The joint action of human activities and environmental changes contributes to the frequent occurrence of landslide, causing major hazards. Using Interferometric Synthetic Aperture Radar (InSAR) ...technique enables the detailed detection of surface deformation, facilitating early landslide detection. The growing availability of SAR data and the development of artificial intelligence have spurred the integration of deep learning methods with InSAR for intelligent geological identification.

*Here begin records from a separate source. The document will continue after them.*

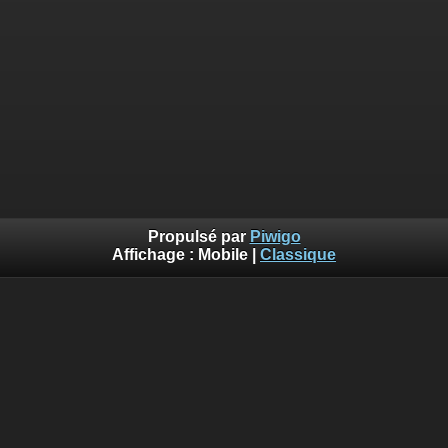
Propulsé par
Piwigo
Affichage :
Mobile
|
Classique
Erreur
Deprecated
: Using implode is deprecated. Use join using the
array first, separator second. in
/var/www/piwigo/include/smarty/src/Extension/DefaultExtensio
on line
562
Vous n'avez pas l'autorisation pour accéder à la page
demandée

However, existing studies using deep learning methods to detect landslides in InSAR deformation often rely on single InSAR data, which leads to the presence of other types of geological hazards in the identification results and limits the accuracy of landslide identification. Landslides are affected by many factors, especially topographic features. To enhance the accuracy of landslide identification, this study improves the existing geological hazard detection model and proposes a multi-source data fusion network termed MSFD-Net. MSFD-Net employs a pseudo-Siamese network without weight sharing, enabling the extraction of texture features from the wrapped deformation data and topographic features from topographic data, which are then fused in higher-level feature layers. We conducted comparative experiments on different networks and ablation experiments, and the results show that the proposed method achieved the best performance. We applied our method to the middle and upper reaches of the Yellow River in eastern Qinghai Province, China, and obtained deformation rates using Sentinel-1 SAR data from 2018 to 2020 in the region, ultimately identifying 254 landslides. Quantitative evaluations reveal that most detected landslides in the study area occurred at an elevation of 2500–3700 m with slope angles of 10–30°. The proposed landslide detection algorithm holds significant promise for quickly and accurately detecting wide-area landslides, facilitating timely preventive and control measures.